INSTRUCTIONS TO FOLLOW —
Copy, from the entries below, each line where the word "витамина" can be found.

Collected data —

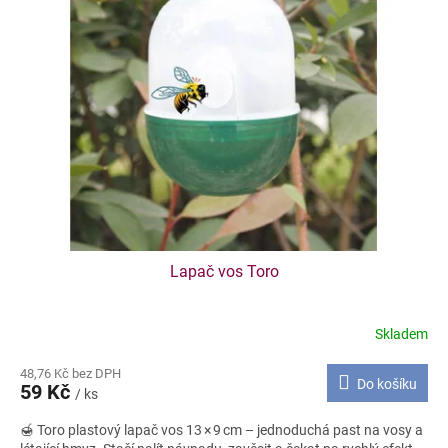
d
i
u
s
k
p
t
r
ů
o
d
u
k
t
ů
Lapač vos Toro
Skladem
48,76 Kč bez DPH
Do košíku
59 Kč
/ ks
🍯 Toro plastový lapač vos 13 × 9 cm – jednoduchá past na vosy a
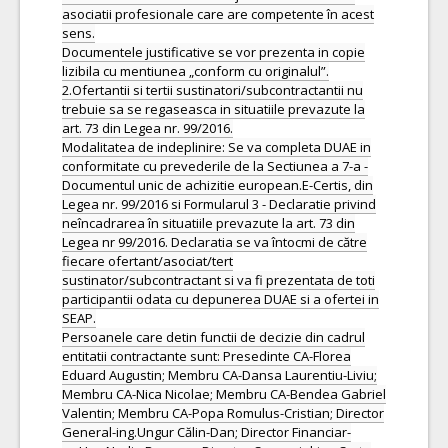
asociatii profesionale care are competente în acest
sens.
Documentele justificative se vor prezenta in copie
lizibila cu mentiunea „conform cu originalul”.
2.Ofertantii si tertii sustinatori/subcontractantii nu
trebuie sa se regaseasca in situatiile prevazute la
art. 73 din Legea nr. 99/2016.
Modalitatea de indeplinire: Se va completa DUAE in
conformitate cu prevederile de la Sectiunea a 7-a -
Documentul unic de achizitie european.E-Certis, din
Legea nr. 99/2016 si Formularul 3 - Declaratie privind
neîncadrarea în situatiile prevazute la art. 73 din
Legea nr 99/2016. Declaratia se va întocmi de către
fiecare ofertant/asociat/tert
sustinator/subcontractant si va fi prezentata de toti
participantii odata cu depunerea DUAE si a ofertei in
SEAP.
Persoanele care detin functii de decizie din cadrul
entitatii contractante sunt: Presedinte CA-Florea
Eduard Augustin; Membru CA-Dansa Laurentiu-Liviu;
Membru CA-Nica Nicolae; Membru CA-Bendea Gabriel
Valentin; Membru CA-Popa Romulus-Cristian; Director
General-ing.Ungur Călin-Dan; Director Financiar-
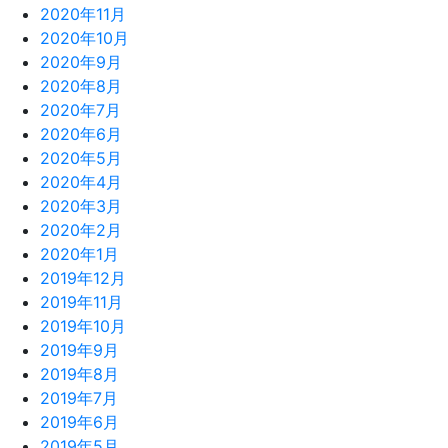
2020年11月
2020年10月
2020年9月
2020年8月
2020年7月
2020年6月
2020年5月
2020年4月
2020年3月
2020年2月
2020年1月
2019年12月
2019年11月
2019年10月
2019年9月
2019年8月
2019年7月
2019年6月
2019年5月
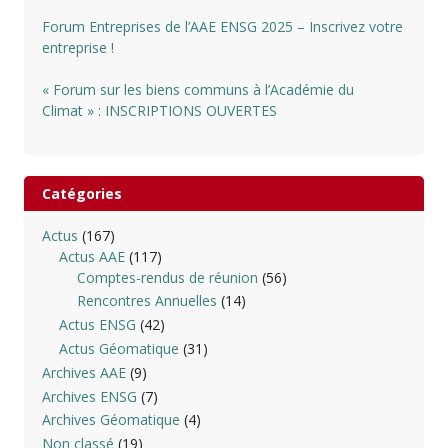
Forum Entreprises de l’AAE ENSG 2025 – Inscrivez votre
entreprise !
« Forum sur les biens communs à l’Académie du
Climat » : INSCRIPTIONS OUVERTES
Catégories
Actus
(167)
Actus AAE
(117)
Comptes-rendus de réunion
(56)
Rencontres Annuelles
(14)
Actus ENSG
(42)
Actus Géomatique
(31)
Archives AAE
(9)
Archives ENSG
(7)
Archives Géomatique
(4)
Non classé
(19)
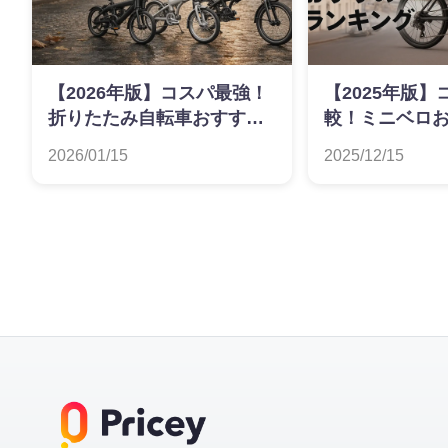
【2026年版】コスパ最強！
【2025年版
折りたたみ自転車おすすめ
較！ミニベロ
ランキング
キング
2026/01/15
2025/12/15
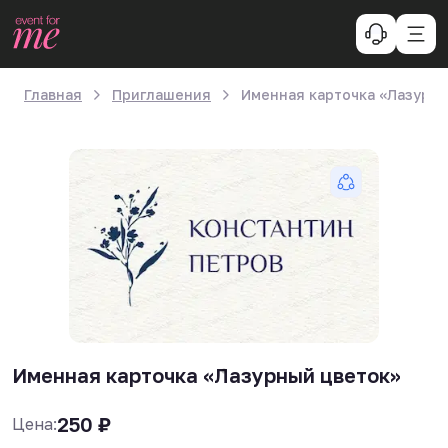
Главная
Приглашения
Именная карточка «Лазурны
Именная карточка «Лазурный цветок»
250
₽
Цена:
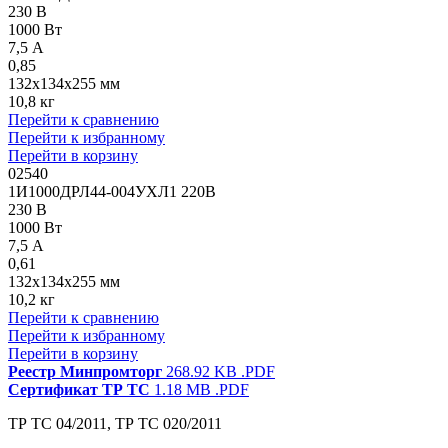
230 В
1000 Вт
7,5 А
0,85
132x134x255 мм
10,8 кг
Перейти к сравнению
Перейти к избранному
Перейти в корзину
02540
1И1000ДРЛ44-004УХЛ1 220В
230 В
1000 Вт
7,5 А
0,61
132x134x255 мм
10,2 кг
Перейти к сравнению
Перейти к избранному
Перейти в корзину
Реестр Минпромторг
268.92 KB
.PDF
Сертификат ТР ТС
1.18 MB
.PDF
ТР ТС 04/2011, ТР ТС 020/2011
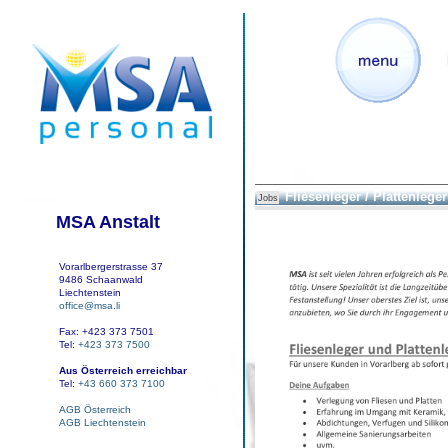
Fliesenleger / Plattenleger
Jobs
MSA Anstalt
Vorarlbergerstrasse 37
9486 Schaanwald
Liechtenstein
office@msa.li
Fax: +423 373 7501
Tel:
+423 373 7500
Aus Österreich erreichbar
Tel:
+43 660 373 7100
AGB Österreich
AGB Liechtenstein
* * *
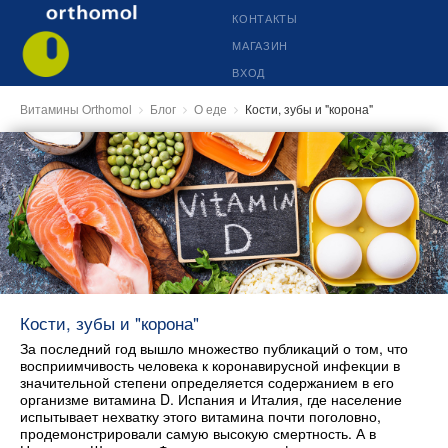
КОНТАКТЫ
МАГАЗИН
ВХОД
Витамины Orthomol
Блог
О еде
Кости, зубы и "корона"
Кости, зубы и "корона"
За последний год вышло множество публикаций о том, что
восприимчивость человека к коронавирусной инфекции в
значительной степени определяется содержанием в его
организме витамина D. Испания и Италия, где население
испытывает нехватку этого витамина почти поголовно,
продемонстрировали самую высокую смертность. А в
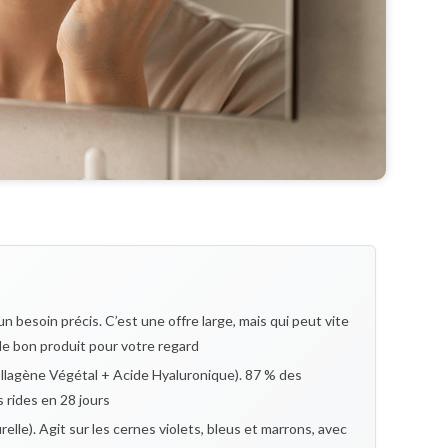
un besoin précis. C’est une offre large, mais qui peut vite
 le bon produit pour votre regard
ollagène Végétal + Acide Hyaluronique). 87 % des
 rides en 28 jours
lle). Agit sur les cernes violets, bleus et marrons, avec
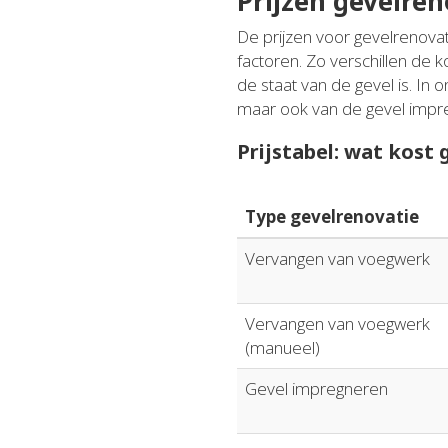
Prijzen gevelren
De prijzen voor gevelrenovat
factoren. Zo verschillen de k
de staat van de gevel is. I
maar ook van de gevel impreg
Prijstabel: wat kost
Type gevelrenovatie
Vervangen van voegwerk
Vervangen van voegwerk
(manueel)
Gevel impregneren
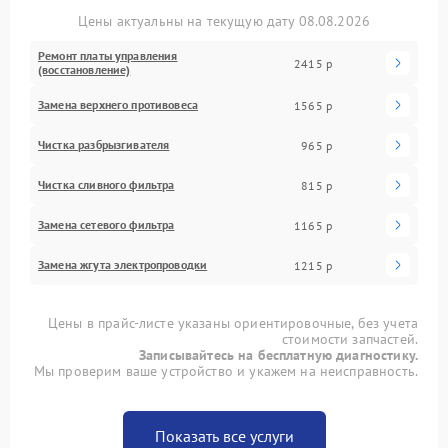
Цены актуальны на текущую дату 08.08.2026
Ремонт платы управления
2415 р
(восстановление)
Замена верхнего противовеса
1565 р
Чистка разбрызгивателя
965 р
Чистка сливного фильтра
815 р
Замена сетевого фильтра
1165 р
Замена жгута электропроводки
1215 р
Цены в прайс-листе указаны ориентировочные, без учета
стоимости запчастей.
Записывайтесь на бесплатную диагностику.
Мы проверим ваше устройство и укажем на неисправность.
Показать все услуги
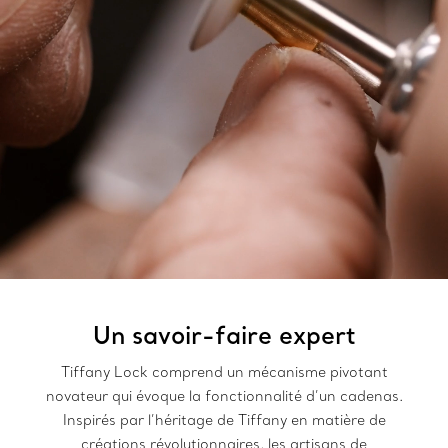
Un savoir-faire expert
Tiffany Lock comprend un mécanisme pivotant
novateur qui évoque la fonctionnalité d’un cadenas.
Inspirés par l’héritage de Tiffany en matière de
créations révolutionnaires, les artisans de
* * *
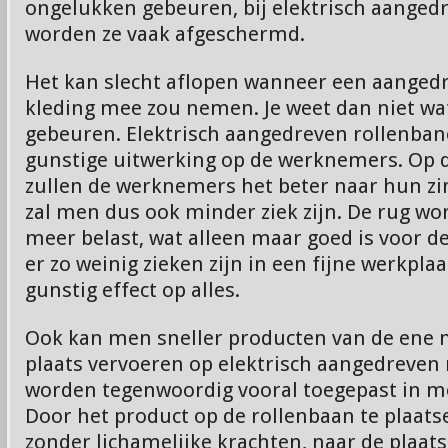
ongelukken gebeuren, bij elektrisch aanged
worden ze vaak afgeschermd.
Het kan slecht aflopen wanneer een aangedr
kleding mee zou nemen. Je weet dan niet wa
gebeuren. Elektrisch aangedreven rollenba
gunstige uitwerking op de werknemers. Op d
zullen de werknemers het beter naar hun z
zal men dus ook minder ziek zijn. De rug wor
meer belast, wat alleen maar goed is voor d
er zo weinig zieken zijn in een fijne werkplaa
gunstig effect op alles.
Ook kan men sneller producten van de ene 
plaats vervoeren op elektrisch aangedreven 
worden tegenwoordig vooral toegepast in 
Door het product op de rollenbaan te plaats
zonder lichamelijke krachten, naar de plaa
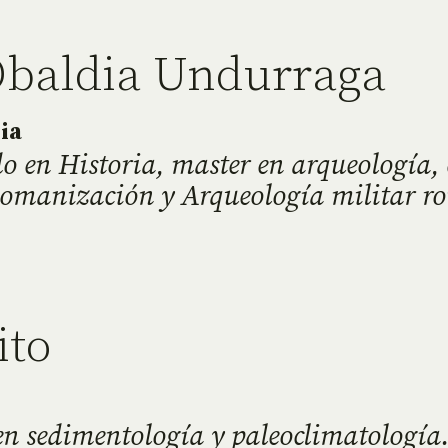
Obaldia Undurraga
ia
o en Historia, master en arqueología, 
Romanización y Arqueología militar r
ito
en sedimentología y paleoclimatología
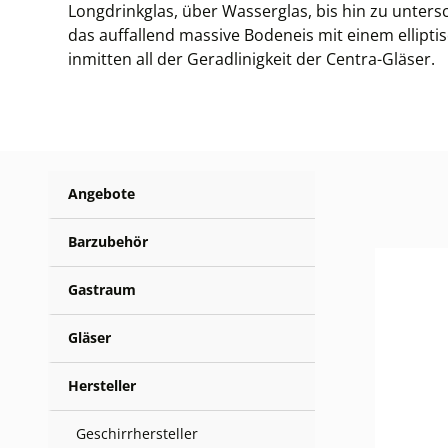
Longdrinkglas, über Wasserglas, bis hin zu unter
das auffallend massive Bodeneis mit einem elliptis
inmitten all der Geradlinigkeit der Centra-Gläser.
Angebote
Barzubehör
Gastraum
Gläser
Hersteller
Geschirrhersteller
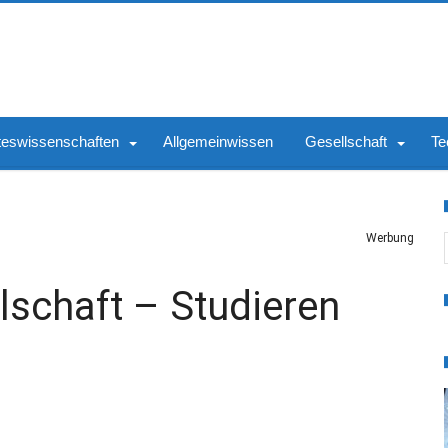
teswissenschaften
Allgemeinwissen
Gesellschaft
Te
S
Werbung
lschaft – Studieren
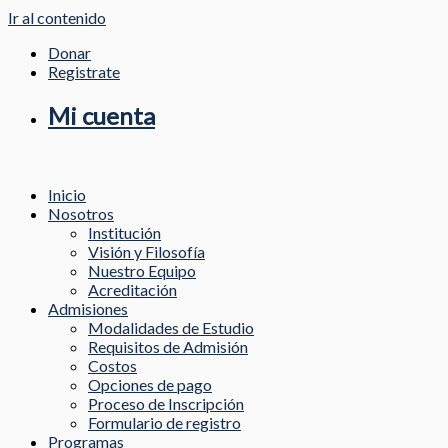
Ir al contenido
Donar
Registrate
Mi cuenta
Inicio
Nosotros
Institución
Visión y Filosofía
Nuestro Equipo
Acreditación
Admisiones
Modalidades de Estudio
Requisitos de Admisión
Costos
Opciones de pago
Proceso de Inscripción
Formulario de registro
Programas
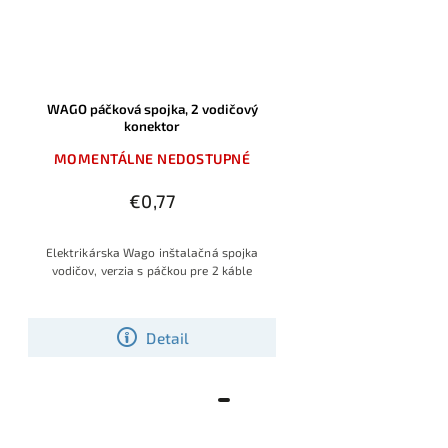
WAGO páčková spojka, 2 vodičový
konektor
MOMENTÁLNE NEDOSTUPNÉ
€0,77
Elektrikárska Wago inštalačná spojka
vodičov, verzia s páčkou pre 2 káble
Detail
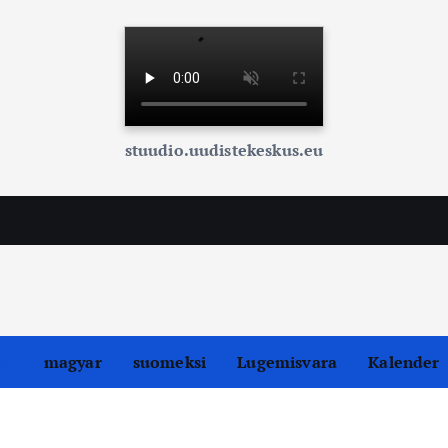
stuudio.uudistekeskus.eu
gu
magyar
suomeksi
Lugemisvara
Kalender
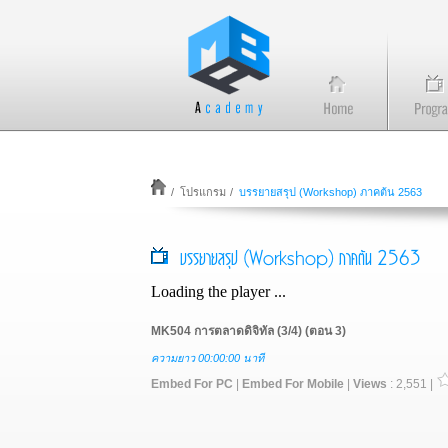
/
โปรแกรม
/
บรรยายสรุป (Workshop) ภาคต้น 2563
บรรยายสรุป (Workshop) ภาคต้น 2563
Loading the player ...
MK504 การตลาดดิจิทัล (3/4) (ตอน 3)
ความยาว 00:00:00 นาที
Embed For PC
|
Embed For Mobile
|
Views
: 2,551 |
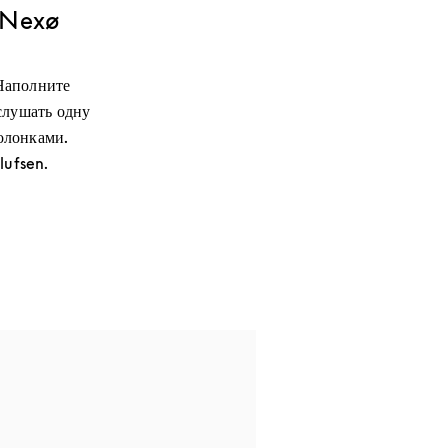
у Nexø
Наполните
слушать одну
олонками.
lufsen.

TASK OUTPUT —
организме витамина D. Испания и Италия, где население
испытывает нехватку этого витамина почти поголовно,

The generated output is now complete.